With all respect for the Antinomies and Germans, and ‘most distinguished consideration’ for Voltaire and Parisian persiflage, still, it may not be quite necessary for us, on the present occasion, either to stand still in transcendental doubt, or toss up, as it were, for our side. Individuals differ in character, capacity, and positions; and, according to their circumstances, will combine, in every possible variety of degree, the two elements of thoughtful discriminating selection and rejection, and frank and bold acceptance of what lies around them. Between the extremes of ascetic and timid self-culture, and of unquestioning, unhesitating confidence, we may consent to see and tolerate every kind and gradation of intermixture. Nevertheless, upon the whole, for the present age, the lessons of reflectiveness and the maxims of caution do not appear to be more needful or more appropriate than exhortations to steady courage and calls to action. There is something certainly of an over-educated weakness of purpose in Western Europe—not in Germany only, or France, but also in more busy England. There is a disposition to press too far the finer and subtler intellectual and moral susceptibilities; to insist upon following out, as they say, to their logical consequences, the notices of some organ of the spiritual nature; a proceeding which perhaps is hardly more sensible in the grown man than it would be in the infant to refuse to correct the sensations of sight by those of the touch. Upon the whole, we are disposed to follow out, if we must follow out at all, the analogy of the bodily senses; we are inclined to accept rather than investigate; and to put our confidence less in arithmetic and antinomies than in
A few strong instincts and a few plain rules.

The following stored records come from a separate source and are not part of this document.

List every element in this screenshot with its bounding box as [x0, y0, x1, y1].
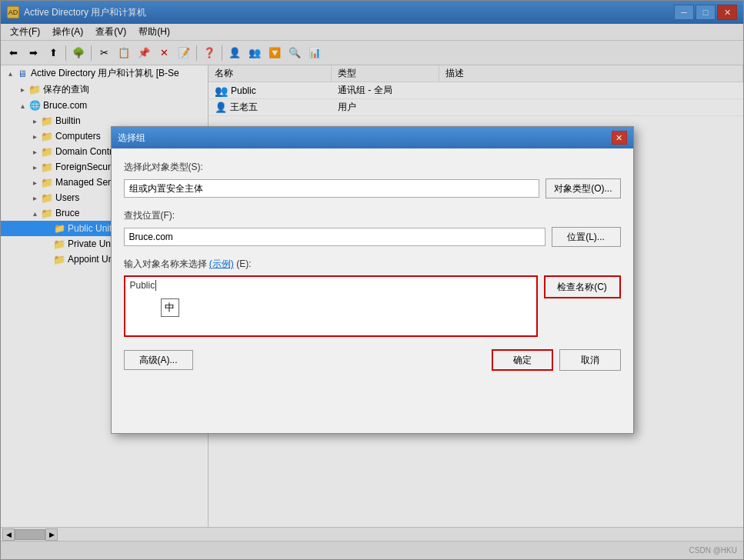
location-row: 位置(L)... — [124, 227, 621, 247]
dialog-title: 选择组 — [118, 132, 145, 145]
example-link[interactable]: (示例) — [209, 258, 234, 269]
location-button[interactable]: 位置(L)... — [552, 227, 621, 247]
object-type-button[interactable]: 对象类型(O)... — [545, 178, 620, 198]
text-cursor — [155, 280, 156, 291]
object-name-input-area[interactable]: Public 中 — [124, 275, 538, 337]
object-type-row: 对象类型(O)... — [124, 178, 621, 198]
dialog-body: 选择此对象类型(S): 对象类型(O)... 查找位置(F): 位置(L)...… — [112, 148, 633, 383]
object-type-input[interactable] — [124, 179, 540, 198]
input-typed-text: Public — [130, 280, 155, 291]
select-group-dialog: 选择组 ✕ 选择此对象类型(S): 对象类型(O)... 查找位置(F): 位置… — [111, 126, 634, 434]
check-name-button[interactable]: 检查名称(C) — [544, 275, 621, 298]
object-type-label: 选择此对象类型(S): — [124, 161, 621, 174]
dialog-overlay: 选择组 ✕ 选择此对象类型(S): 对象类型(O)... 查找位置(F): 位置… — [0, 0, 744, 560]
input-area-container: Public 中 检查名称(C) — [124, 275, 621, 337]
input-name-label: 输入对象名称来选择 (示例) (E): — [124, 258, 621, 271]
cancel-button[interactable]: 取消 — [559, 349, 621, 371]
dialog-footer-right: 确定 取消 — [492, 349, 621, 371]
confirm-button[interactable]: 确定 — [492, 349, 553, 371]
ime-cursor-indicator: 中 — [161, 298, 179, 317]
dialog-title-bar: 选择组 ✕ — [112, 127, 633, 148]
location-label: 查找位置(F): — [124, 209, 621, 222]
location-input[interactable] — [124, 228, 545, 246]
advanced-button[interactable]: 高级(A)... — [124, 350, 193, 370]
dialog-close-button[interactable]: ✕ — [612, 131, 627, 145]
dialog-footer: 高级(A)... 确定 取消 — [124, 349, 621, 371]
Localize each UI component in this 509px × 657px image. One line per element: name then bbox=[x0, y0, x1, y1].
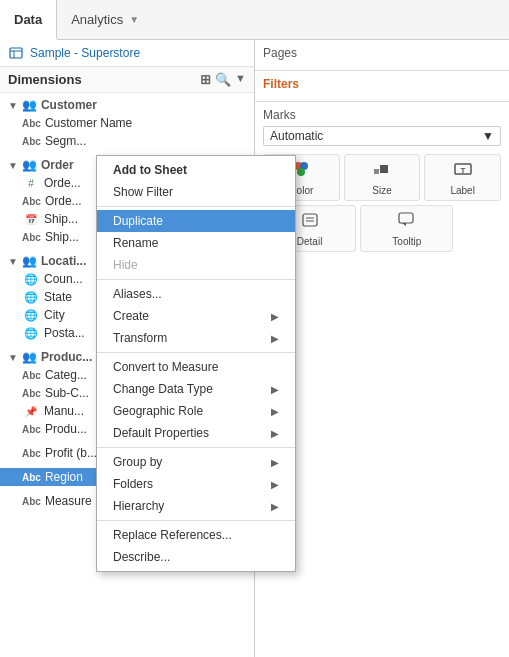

Let us remark also in the minor Poems, which accompany ‘Empedocles,’ a disposition, perhaps, to assign too high a place to what is called Nature. It may indeed be true, as the astronomers say, though after all it is no very great piece of knowledge, that the heavenly bodies describe ellipses; and go on, from and to all the ages, performing that self-repeating, unattaining curve. But does it, therefore, of necessity follow that human souls do something analogous in the spiritual spaces? Number is a wonderful thing, and the laws of Nature sublime; nevertheless, have we not a sort of intuition of the existence, even in our own poor human selves, of something akin to a Power superior to, and transcending, all manifestations of Nature, all intelligible forms of Number and Law? We quote one set of verses, entitled ‘Morality,’ in which our author does appear to have escaped for once from the dismal cycle of his rehabilitated Hindoo-Greek theosophy:—
MORALITY.
We cannot kindle when we will
The fire that in the heart resides,
The spirit bloweth and is still,
In mystery our soul abides;—
But tasks, in hours of insight willed,
Can be through hours of gloom fulfilled.